A woman’s dream is to meet a Larry who is intelligent, handsome, successful, funny and charming. Those are some of my requirements for my big catch. So when asked out on a date with the potential Prince Charming Larry who fit the bill, I was very happy!
I decided that our first date be casual so we went to my favorite breakfast joint in the neighborhood. Since I am somewhat a regular there, I wanted the girls behind to the counter to check him out and see what they thought!
I met him at the café and we stood in line to order our food and coffee. My ladies gave me that knowing look and smile: “Ohhhh.. This one is nice!” So far so good.

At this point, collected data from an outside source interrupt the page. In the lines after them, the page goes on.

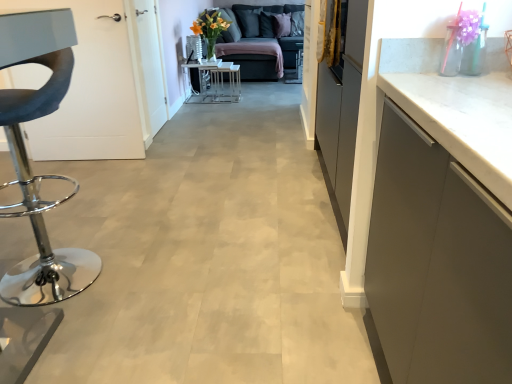 Question: Is the depth of dark gray fabric couch at upper center less than that of metallic chrome stool at left?

Choices:
 (A) no
 (B) yes

Answer: (A)

Question: Considering the relative positions of dark gray fabric couch at upper center and metallic chrome stool at left in the image provided, is dark gray fabric couch at upper center behind metallic chrome stool at left?

Choices:
 (A) yes
 (B) no

Answer: (A)

Question: Considering the relative sizes of dark gray fabric couch at upper center and metallic chrome stool at left in the image provided, is dark gray fabric couch at upper center wider than metallic chrome stool at left?

Choices:
 (A) yes
 (B) no

Answer: (A)

Question: From a real-world perspective, is dark gray fabric couch at upper center positioned over metallic chrome stool at left based on gravity?

Choices:
 (A) yes
 (B) no

Answer: (B)

Question: Does dark gray fabric couch at upper center appear on the right side of metallic chrome stool at left?

Choices:
 (A) no
 (B) yes

Answer: (B)

Question: Does dark gray fabric couch at upper center have a lesser width compared to metallic chrome stool at left?

Choices:
 (A) yes
 (B) no

Answer: (B)

Question: Does metallic chrome stool at left turn towards metallic silver table at center?

Choices:
 (A) no
 (B) yes

Answer: (A)

Question: Is metallic chrome stool at left completely or partially outside of metallic silver table at center?

Choices:
 (A) yes
 (B) no

Answer: (A)

Question: Is metallic chrome stool at left taller than metallic silver table at center?

Choices:
 (A) no
 (B) yes

Answer: (B)

Question: Is metallic chrome stool at left bigger than metallic silver table at center?

Choices:
 (A) no
 (B) yes

Answer: (B)

Question: Can you confirm if metallic chrome stool at left is thinner than metallic silver table at center?

Choices:
 (A) no
 (B) yes

Answer: (A)

Question: Does metallic chrome stool at left have a smaller size compared to metallic silver table at center?

Choices:
 (A) no
 (B) yes

Answer: (A)

Question: From a real-world perspective, is dark gray fabric couch at upper center physically below metallic silver table at center?

Choices:
 (A) no
 (B) yes

Answer: (A)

We went outside in the garden patio and found a corner table. Something about this Larry made me giddy like a little girl. I liked being around him and at some point he sat beside me to close the distance and I was good with that. Our food eventually came and since I’m not a breakfast person, I just ordered toast and coffee while Prince Charming Larry ordered a massive amount of Chilaquiles.

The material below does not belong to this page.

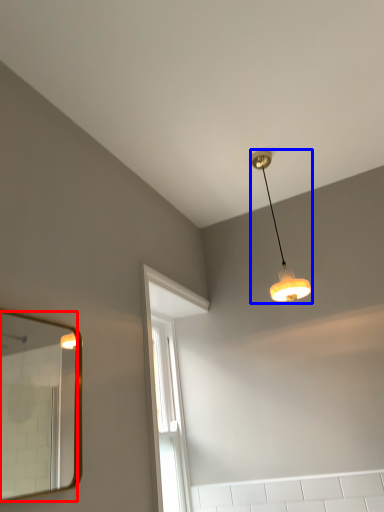 Question: Which object is further to the camera taking this photo, mirror (highlighted by a red box) or lamp (highlighted by a blue box)?

Choices:
 (A) mirror
 (B) lamp

Answer: (B)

Next Scene: Fairy Tale is now over.
Once the food was placed in front of him, Prince Charming Larry transformed into a different person. Our conversation came to a complete halt. He proceeded to season his food with all the condiments on the table mixing, stirring and just making a complete mess on his plate and table. He picked up his fork and started shoveling food into his mouth with bits tortillas, red sauce and eggs flying everywhere. One even landed on my neatly pressed white shirt! He not only spilled food all over his clothes but on mine too. I was mortified that this put together man had table manners of a baboon!

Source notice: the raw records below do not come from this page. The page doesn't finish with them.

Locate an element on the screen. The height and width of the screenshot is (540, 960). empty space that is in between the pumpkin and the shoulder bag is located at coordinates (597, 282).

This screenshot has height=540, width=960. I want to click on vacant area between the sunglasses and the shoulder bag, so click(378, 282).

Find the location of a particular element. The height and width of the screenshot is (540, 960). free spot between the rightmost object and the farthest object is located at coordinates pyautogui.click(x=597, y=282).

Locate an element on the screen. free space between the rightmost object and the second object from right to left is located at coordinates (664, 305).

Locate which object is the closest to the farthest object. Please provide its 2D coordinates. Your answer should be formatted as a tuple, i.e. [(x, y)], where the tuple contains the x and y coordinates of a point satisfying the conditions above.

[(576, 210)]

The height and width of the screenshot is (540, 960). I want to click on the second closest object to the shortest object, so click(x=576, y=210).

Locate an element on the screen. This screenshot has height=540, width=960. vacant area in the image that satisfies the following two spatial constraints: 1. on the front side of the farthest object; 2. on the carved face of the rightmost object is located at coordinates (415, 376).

I excused myself to go to the bathroom so I could clean up and Baboon Larry didn’t even acknowledge that I left. My girls were keeping an eye on me and saw everything.
“What a turn off”
“Gross, didn’t his mother teach him table manners?”
“ You’re done with this one right?”
Yes, ladies I am! One of my pet peeves are horrible table manners and it doesn’t matter how handsome and charming you are. Once a Baboon always a Baboon!
I headed back to the table and found Baboon Larry slouched in his chair, legs straight out…the only thing he didn’t do was put his hand in his pants like Al Bundy! That was it for me. I told him that there was an emergency at the office and had to leave pronto. “Please don’t get up. I’ve got to run. I’ll call you later.”
Exit stage get me the f*ck out of here!!